> _DIRECTIONS_: Using the material below, repeat exactly the lines from the one with "Análisis, Ofertas y" through the one with "Si vous pensez", ends included, without any images.

**** MATERIAL FOR THE TASK ****

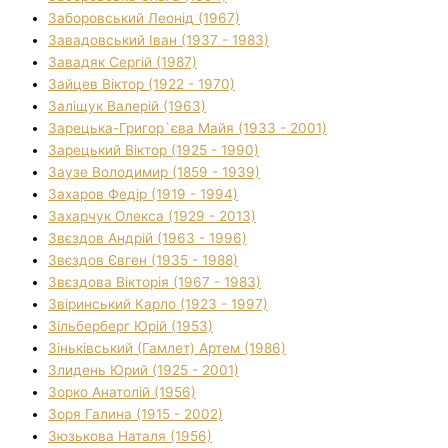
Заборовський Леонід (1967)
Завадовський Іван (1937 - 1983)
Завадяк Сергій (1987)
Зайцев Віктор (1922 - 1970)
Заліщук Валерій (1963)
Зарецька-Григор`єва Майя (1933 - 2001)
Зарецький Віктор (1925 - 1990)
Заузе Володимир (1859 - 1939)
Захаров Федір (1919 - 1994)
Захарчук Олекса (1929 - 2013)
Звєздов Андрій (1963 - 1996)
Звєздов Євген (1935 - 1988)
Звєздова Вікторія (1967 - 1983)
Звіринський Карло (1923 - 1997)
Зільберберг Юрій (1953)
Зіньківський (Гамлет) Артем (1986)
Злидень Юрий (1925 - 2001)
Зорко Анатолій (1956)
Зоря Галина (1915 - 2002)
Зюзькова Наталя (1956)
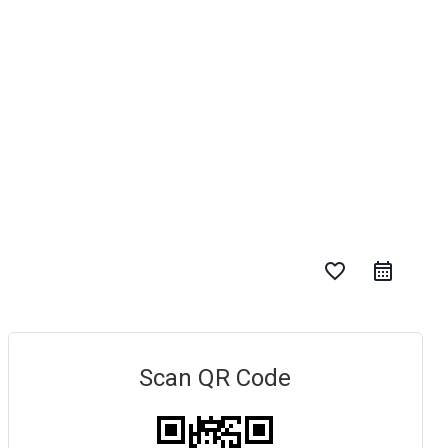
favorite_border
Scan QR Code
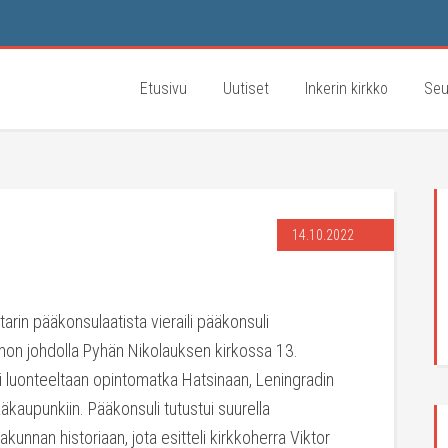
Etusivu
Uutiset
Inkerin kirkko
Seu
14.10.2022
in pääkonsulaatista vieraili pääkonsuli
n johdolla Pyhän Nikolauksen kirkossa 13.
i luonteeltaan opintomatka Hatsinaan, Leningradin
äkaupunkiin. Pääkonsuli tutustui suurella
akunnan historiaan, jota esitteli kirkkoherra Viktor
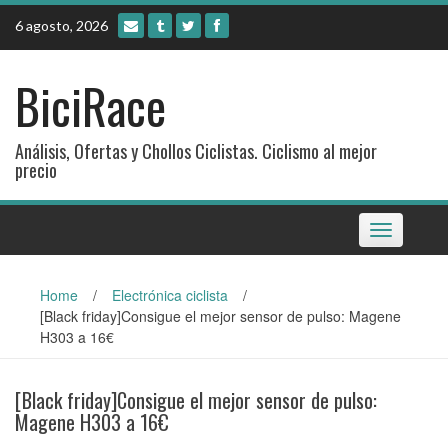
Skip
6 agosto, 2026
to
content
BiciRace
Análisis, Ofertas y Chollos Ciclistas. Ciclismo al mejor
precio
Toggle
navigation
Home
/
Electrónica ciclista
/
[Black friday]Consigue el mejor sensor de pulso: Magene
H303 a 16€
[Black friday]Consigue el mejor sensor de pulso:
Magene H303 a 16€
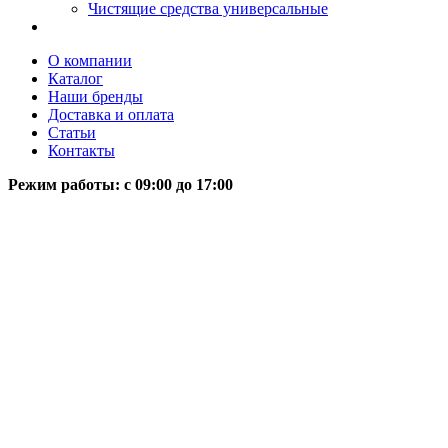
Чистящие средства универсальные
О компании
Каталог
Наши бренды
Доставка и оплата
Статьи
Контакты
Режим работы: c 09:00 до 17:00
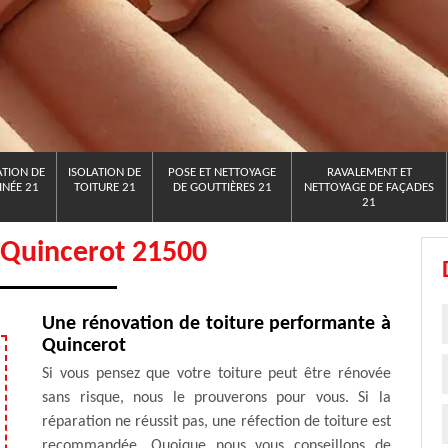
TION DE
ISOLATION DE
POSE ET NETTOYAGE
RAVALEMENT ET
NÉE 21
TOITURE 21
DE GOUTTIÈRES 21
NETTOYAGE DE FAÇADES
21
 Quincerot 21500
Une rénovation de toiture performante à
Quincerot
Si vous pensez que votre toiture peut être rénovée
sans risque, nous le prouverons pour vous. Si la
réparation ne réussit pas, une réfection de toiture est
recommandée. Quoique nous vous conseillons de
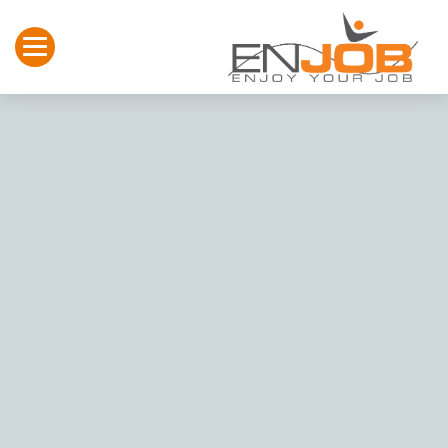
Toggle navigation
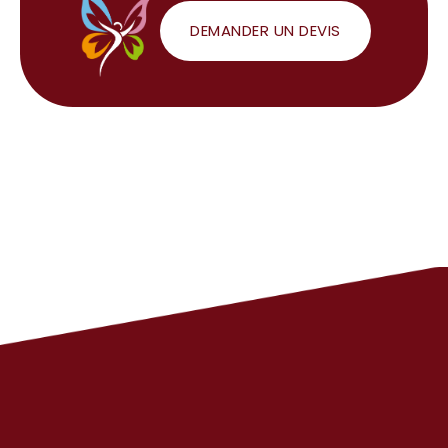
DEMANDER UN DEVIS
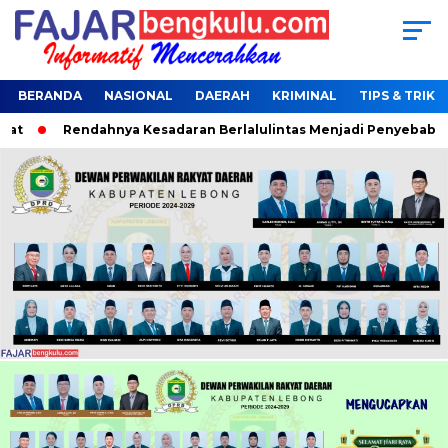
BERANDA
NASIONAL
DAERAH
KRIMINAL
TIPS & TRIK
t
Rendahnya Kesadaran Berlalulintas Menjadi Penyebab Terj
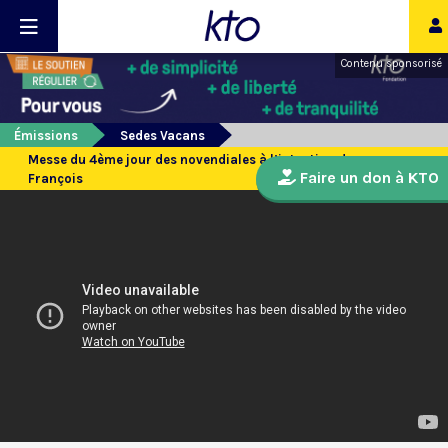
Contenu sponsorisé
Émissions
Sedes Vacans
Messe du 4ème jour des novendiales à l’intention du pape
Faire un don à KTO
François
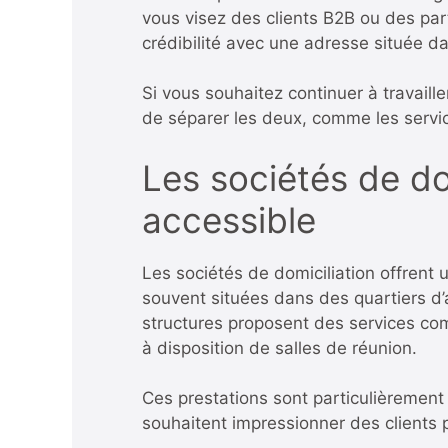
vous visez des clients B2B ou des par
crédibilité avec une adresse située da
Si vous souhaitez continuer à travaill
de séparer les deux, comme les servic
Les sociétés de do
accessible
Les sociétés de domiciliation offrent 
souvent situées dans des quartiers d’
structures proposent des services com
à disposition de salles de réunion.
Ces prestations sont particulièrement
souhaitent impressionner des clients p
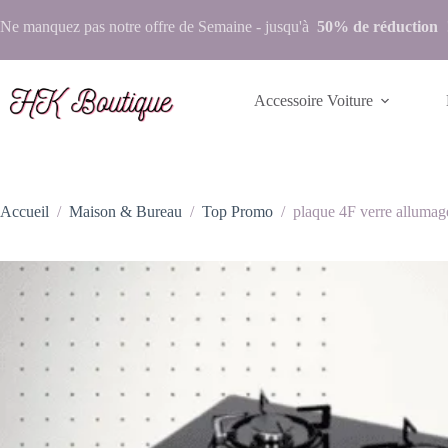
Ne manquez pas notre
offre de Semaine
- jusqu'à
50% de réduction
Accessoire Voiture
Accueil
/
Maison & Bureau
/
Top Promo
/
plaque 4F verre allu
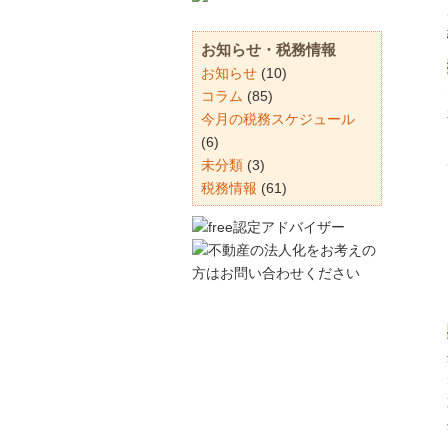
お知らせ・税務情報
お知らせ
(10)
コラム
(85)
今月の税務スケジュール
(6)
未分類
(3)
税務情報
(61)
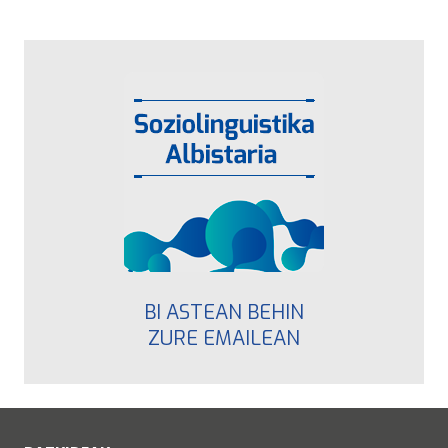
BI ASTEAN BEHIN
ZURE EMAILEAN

****
**** MATERIAL FOR THE TASK ****

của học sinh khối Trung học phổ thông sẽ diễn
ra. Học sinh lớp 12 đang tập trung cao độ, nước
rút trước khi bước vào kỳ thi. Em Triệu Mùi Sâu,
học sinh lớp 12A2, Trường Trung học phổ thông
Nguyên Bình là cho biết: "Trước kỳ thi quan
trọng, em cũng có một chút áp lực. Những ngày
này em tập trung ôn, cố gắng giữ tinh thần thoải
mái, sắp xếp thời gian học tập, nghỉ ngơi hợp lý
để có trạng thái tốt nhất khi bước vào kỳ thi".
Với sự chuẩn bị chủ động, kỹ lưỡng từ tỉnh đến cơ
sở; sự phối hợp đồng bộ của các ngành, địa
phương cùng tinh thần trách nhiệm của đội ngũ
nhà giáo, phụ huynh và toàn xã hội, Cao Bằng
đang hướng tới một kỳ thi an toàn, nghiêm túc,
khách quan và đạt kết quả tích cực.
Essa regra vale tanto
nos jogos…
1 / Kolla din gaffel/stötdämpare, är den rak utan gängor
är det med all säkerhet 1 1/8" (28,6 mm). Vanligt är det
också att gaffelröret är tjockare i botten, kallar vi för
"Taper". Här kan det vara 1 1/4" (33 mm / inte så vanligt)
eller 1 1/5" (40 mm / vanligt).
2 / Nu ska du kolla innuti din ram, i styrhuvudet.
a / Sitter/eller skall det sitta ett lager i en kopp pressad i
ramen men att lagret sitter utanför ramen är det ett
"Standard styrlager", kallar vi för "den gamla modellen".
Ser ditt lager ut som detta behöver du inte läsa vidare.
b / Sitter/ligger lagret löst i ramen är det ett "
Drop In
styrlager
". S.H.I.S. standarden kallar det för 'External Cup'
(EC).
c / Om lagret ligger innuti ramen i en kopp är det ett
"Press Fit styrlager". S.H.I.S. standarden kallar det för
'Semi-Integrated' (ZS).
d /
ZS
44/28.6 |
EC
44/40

****

> _RESULT OF THE EXERCISE_:
Análisis, Ofertas y Chollos Ciclistas. Ciclismo al mejor
precio
Toggle
navigation
Home
/
Electrónica ciclista
/
[Black friday]Consigue el mejor sensor de pulso: Magene
H303 a 16€
[Black friday]Consigue el mejor sensor de pulso:
Magene H303 a 16€
Чистящие средства универсальные
О компании
Каталог
Наши бренды
Доставка и оплата
Статьи
Контакты
Режим работы: c 09:00 до 17:00
TION DE
ISOLATION DE
POSE ET NETTOYAGE
RAVALEMENT ET
NÉE 21
TOITURE 21
DE GOUTTIÈRES 21
NETTOYAGE DE FAÇADES
21
 Quincerot 21500
Une rénovation de toiture performante à
Quincerot
Si vous pensez que votre toiture peut être rénovée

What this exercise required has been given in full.